- Task to complete -
Within the entries below, the lines from the one with "thing, anything that" through the one with "drained her internal" are to be set down exactly, both ends kept.

- Input data -
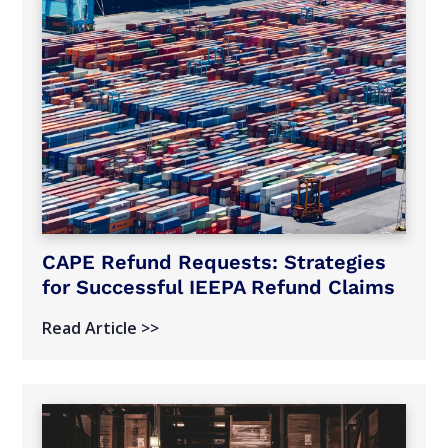
CAPE Refund Requests: Strategies
for Successful IEEPA Refund Claims
Read Article >>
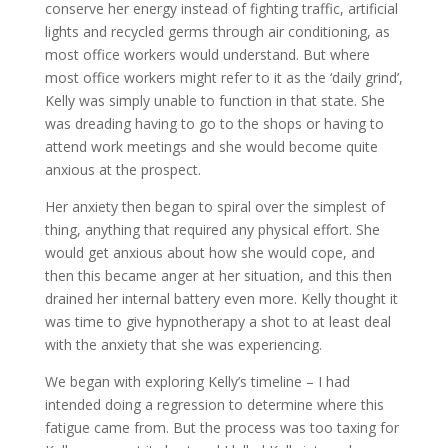
conserve her energy instead of fighting traffic, artificial
lights and recycled germs through air conditioning, as
most office workers would understand. But where
most office workers might refer to it as the ‘daily grind’,
Kelly was simply unable to function in that state. She
was dreading having to go to the shops or having to
attend work meetings and she would become quite
anxious at the prospect.
Her anxiety then began to spiral over the simplest of
thing, anything that required any physical effort. She
would get anxious about how she would cope, and
then this became anger at her situation, and this then
drained her internal battery even more. Kelly thought it
was time to give hypnotherapy a shot to at least deal
with the anxiety that she was experiencing.
We began with exploring Kelly’s timeline – I had
intended doing a regression to determine where this
fatigue came from. But the process was too taxing for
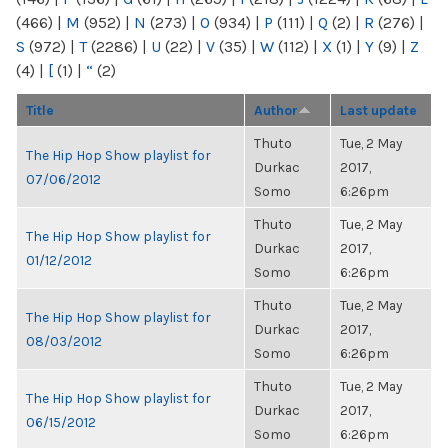
(466)
|
M
(952)
|
N
(273)
|
O
(934)
|
P
(111)
|
Q
(2)
|
R
(276)
|
S
(972)
|
T
(2286)
|
U
(22)
|
V
(35)
|
W
(112)
|
X
(1)
|
Y
(9)
|
Z
(4)
|
[
(1)
|
“
(2)
Title
Author
Last update
Thuto
Tue, 2 May
The Hip Hop Show playlist for
Durkac
2017,
07/06/2012
Somo
6:26pm
Thuto
Tue, 2 May
The Hip Hop Show playlist for
Durkac
2017,
01/12/2012
Somo
6:26pm
Thuto
Tue, 2 May
The Hip Hop Show playlist for
Durkac
2017,
08/03/2012
Somo
6:26pm
Thuto
Tue, 2 May
The Hip Hop Show playlist for
Durkac
2017,
06/15/2012
Somo
6:26pm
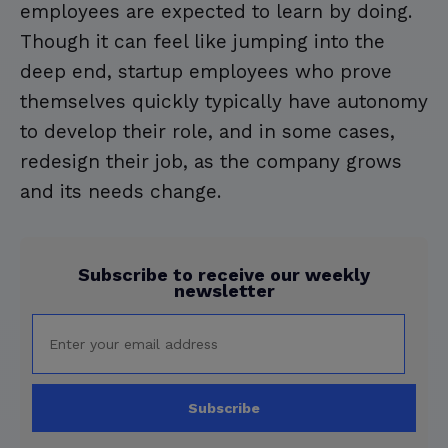
employees are expected to learn by doing.
Though it can feel like jumping into the
deep end, startup employees who prove
themselves quickly typically have autonomy
to develop their role, and in some cases,
redesign their job, as the company grows
and its needs change.
Subscribe to receive our weekly
newsletter
Subscribe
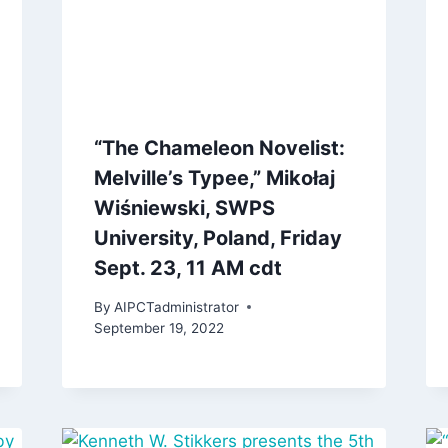
“The Chameleon Novelist:
Melville’s Typee,” Mikołaj
Wiśniewski, SWPS
University, Poland, Friday
Sept. 23, 11 AM cdt
By
AIPCTadministrator
September 19, 2022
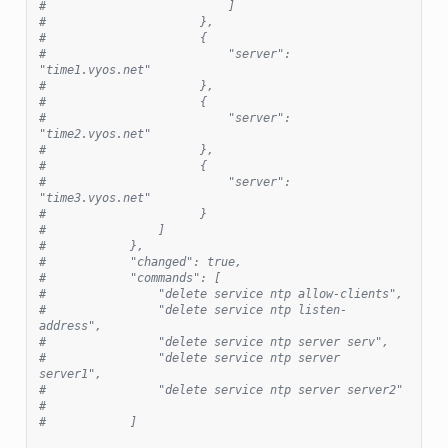
#                          ]
#                      },
#                      {
#                          "server": 
"time1.vyos.net"
#                      },
#                      {
#                          "server": 
"time2.vyos.net"
#                      },
#                      {
#                          "server": 
"time3.vyos.net"
#                      }
#                ]
#            },
#            "changed": true,
#            "commands": [
#                "delete service ntp allow-clients",
#                "delete service ntp listen-
address",
#                "delete service ntp server serv",
#                "delete service ntp server 
server1",
#                "delete service ntp server server2"
#
#            ]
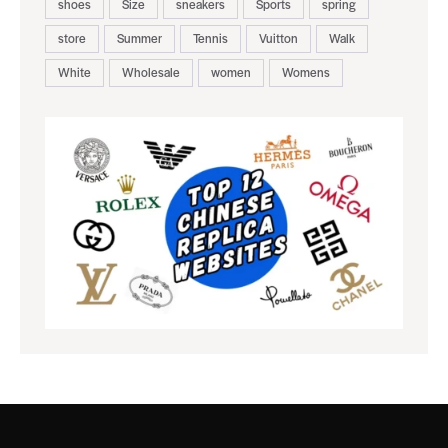
shoes
Size
sneakers
Sports
spring
store
Summer
Tennis
Vuitton
Walk
White
Wholesale
women
Womens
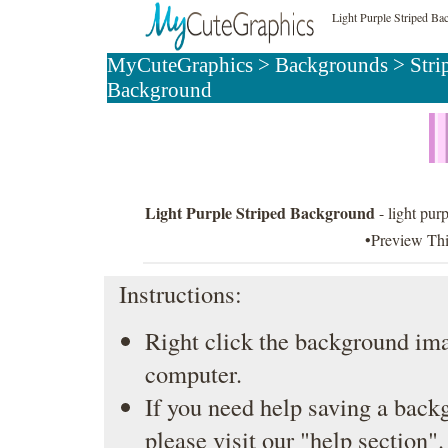
Light Purple Striped B
MyCuteGraphics
>
Backgrounds
>
Stri
Background
Light Purple Striped Background
- light purp
•Preview Th
Instructions:
Right click the background ima
computer.
If you need help saving a back
please visit our
"help section"
.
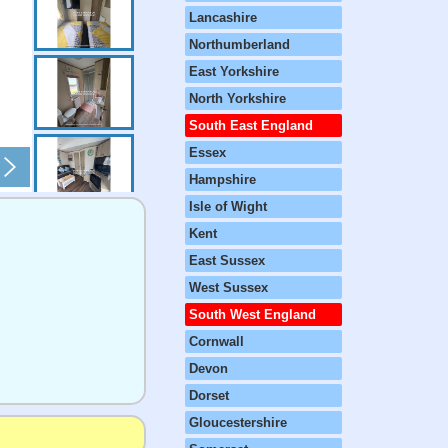
Lancashire
Northumberland
East Yorkshire
North Yorkshire
South East England
Essex
Hampshire
Isle of Wight
Kent
East Sussex
West Sussex
South West England
Cornwall
Devon
Dorset
Gloucestershire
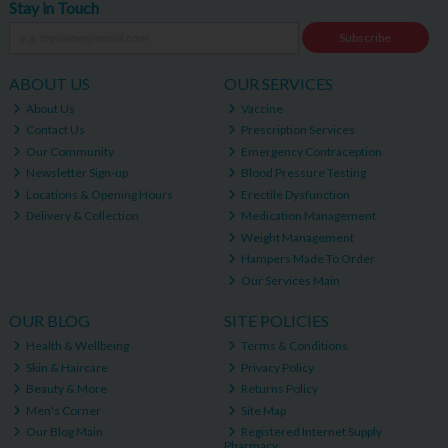
Stay in Touch
Subscribe
ABOUT US
OUR SERVICES
About Us
Vaccine
Contact Us
Prescription Services
Our Community
Emergency Contraception
Newsletter Sign-up
Blood Pressure Testing
Locations & Opening Hours
Erectile Dysfunction
Delivery & Collection
Medication Management
Weight Management
Hampers Made To Order
Our Services Main
OUR BLOG
SITE POLICIES
Health & Wellbeing
Terms & Conditions
Skin & Haircare
Privacy Policy
Beauty & More
Returns Policy
Men's Corner
Site Map
Our Blog Main
Registered Internet Supply
Pharmacy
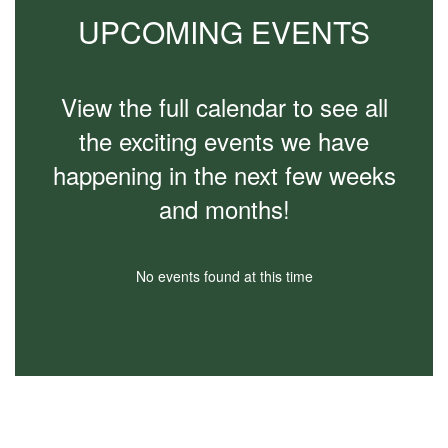
to
UPCOMING EVENTS
navigate.
View the full calendar to see all
the exciting events we have
happening in the next few weeks
and months!
No events found at this time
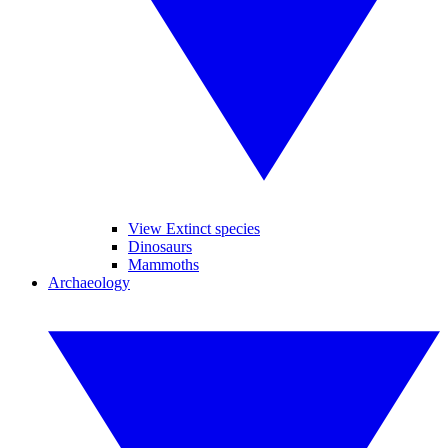
View Extinct species
Dinosaurs
Mammoths
Archaeology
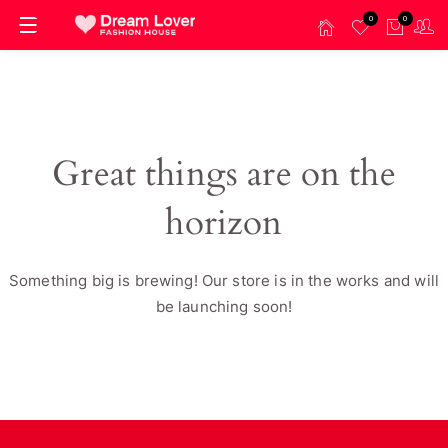
0
0
Great things are on the
horizon
Something big is brewing! Our store is in the works and will
be launching soon!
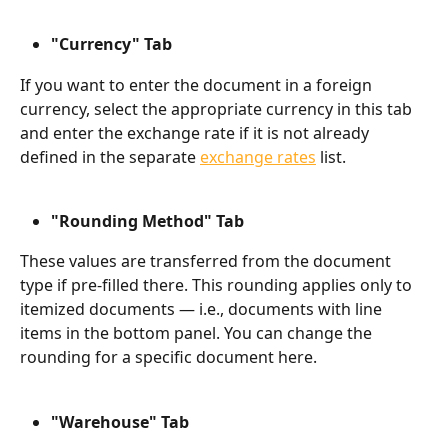
"Currency" Tab
If you want to enter the document in a foreign 
currency, select the appropriate currency in this tab 
and enter the exchange rate if it is not already 
defined in the separate 
exchange rates
 list.
"Rounding Method" Tab
These values are transferred from the document 
type if pre-filled there. This rounding applies only to 
itemized documents — i.e., documents with line 
items in the bottom panel. You can change the 
rounding for a specific document here.
"Warehouse" Tab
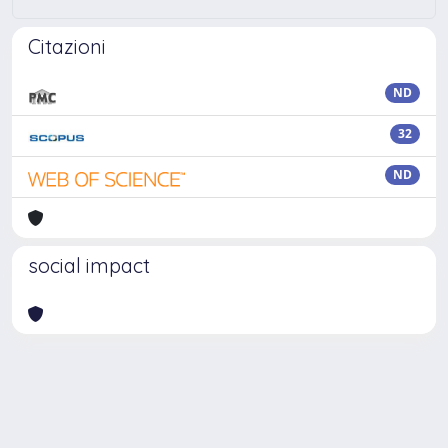
Citazioni
ND
32
ND
social impact
Powered by
IRIS
-
about IRIS
-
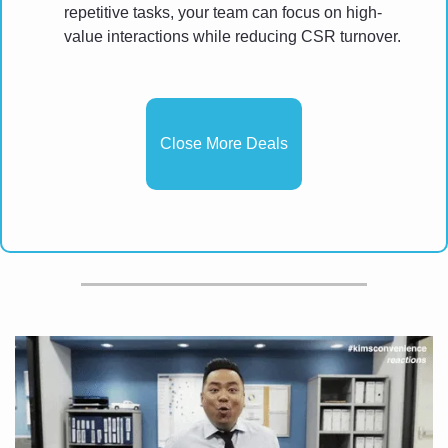
repetitive tasks, your team can focus on high-
value interactions while reducing CSR turnover.
Close More Deals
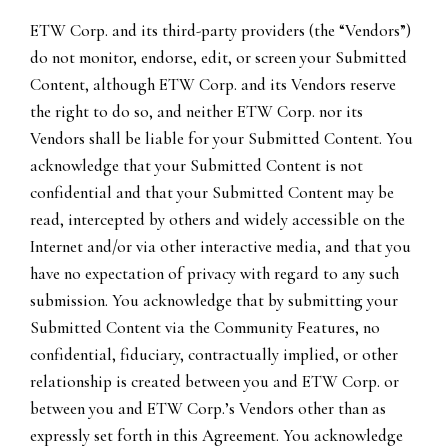
ETW Corp. and its third-party providers (the “Vendors”)
do not monitor, endorse, edit, or screen your Submitted
Content, although ETW Corp. and its Vendors reserve
the right to do so, and neither ETW Corp. nor its
Vendors shall be liable for your Submitted Content. You
acknowledge that your Submitted Content is not
confidential and that your Submitted Content may be
read, intercepted by others and widely accessible on the
Internet and/or via other interactive media, and that you
have no expectation of privacy with regard to any such
submission. You acknowledge that by submitting your
Submitted Content via the Community Features, no
confidential, fiduciary, contractually implied, or other
relationship is created between you and ETW Corp. or
between you and ETW Corp.’s Vendors other than as
expressly set forth in this Agreement. You acknowledge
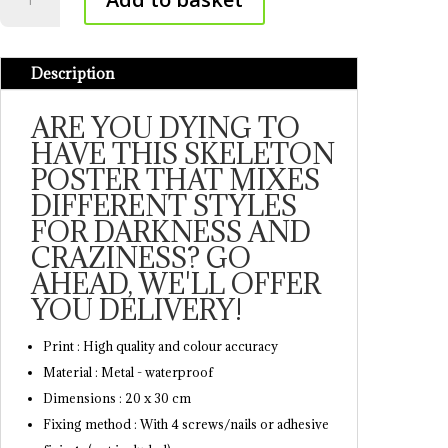
poster
quantity
Description
ARE YOU DYING TO
HAVE THIS SKELETON
POSTER THAT MIXES
DIFFERENT STYLES
FOR DARKNESS AND
CRAZINESS? GO
AHEAD, WE'LL OFFER
YOU DELIVERY!
Print : High quality and colour accuracy
Material : Metal - waterproof
Dimensions : 20 x 30 cm
Fixing method : With 4 screws/nails or adhesive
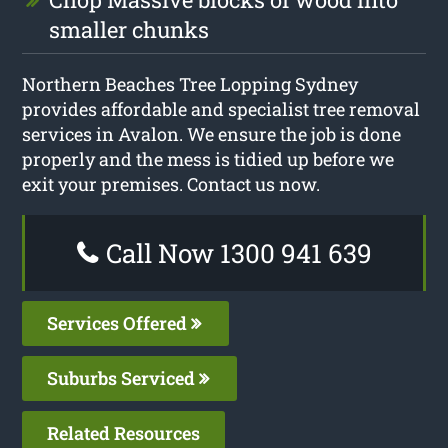
smaller chunks
Northern Beaches Tree Lopping Sydney
provides affordable and specialist tree removal
services in Avalon. We ensure the job is done
properly and the mess is tidied up before we
exit your premises. Contact us now.
Call Now 1300 941 639
Services Offered
Suburbs Serviced
Related Resources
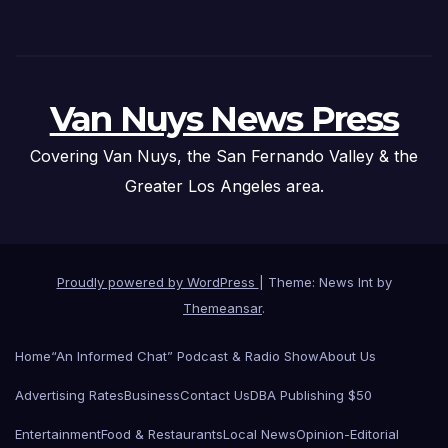
Van Nuys News Press
Covering Van Nuys, the San Fernando Valley & the
Greater Los Angeles area.
Proudly powered by WordPress
|
Theme: News Int by
Themeansar
.
Home
“An Informed Chat” Podcast & Radio Show
About Us
Advertising Rates
Business
Contact Us
DBA Publishing $50
Entertainment
Food & Restaurants
Local News
Opinion-Editorial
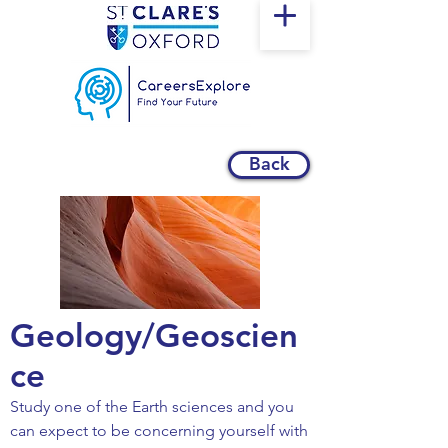
Back
Geology/Geoscien
ce
Study one of the Earth sciences and you
can expect to be concerning yourself with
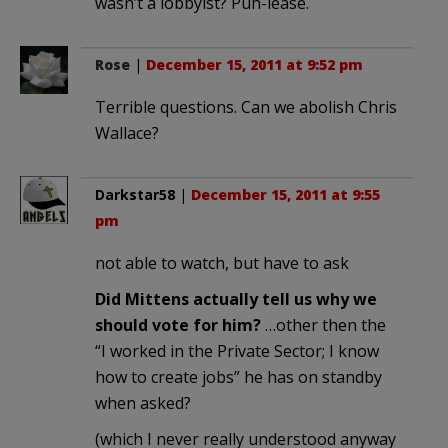
wasn’t a lobbyist? Puh-lease.
Rose
|
December 15, 2011 at 9:52 pm
Terrible questions. Can we abolish Chris
Wallace?
Darkstar58
|
December 15, 2011 at 9:55
pm
not able to watch, but have to ask
Did Mittens actually tell us why we
should vote for him?
…other then the
“I worked in the Private Sector; I know
how to create jobs” he has on standby
when asked?
(which I never really understood anyway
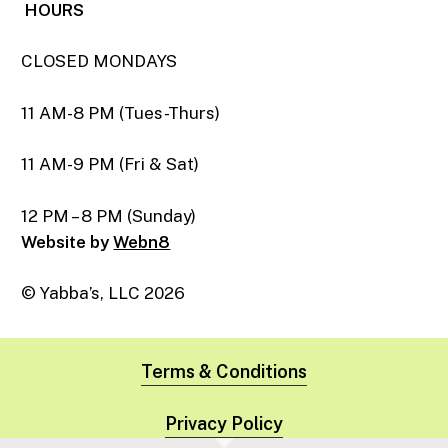
HOURS
CLOSED MONDAYS
11 AM-8 PM (Tues-Thurs)
11 AM-9 PM (Fri & Sat)
12 PM – 8 PM (Sunday)
Website by
Webn8
© Yabba’s, LLC
2026
Terms & Conditions
Privacy Policy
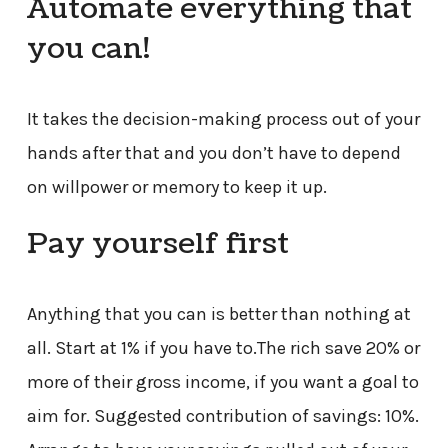
Automate everything that
you can!
It takes the decision-making process out of your
hands after that and you don’t have to depend
on willpower or memory to keep it up.
Pay yourself first
Anything that you can is better than nothing at
all. Start at 1% if you have to.The rich save 20% or
more of their gross income, if you want a goal to
aim for. Suggested contribution of savings: 10%.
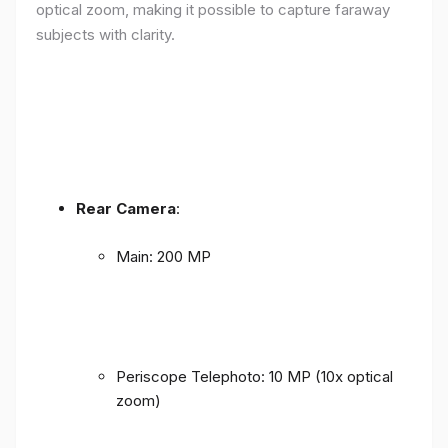
optical zoom, making it possible to capture faraway
subjects with clarity.
Rear Camera
:
Main: 200 MP
Periscope Telephoto: 10 MP (10x optical
zoom)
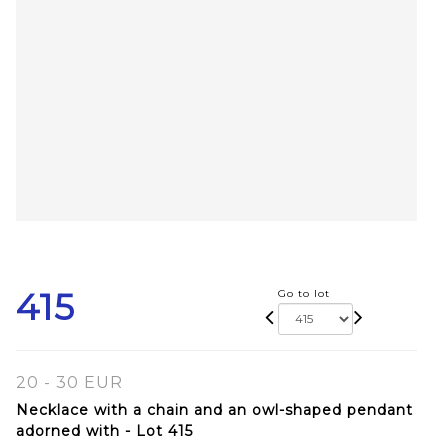
415
Go to lot
20 - 30 EUR
Necklace with a chain and an owl-shaped pendant
adorned with - Lot 415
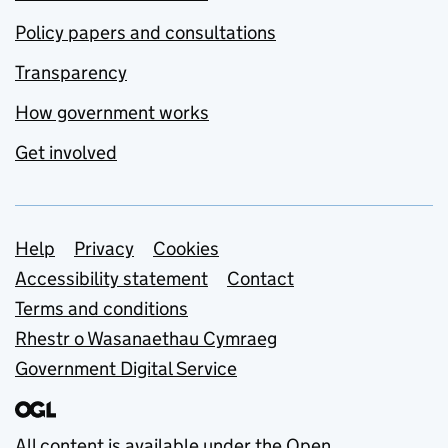
Policy papers and consultations
Transparency
How government works
Get involved
Support links
Help
Privacy
Cookies
Accessibility statement
Contact
Terms and conditions
Rhestr o Wasanaethau Cymraeg
Government Digital Service
All content is available under the
Open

- Output for this exercise -
thing, anything that required any physical effort. She
would get anxious about how she would cope, and
then this became anger at her situation, and this then
drained her internal battery even more. Kelly thought it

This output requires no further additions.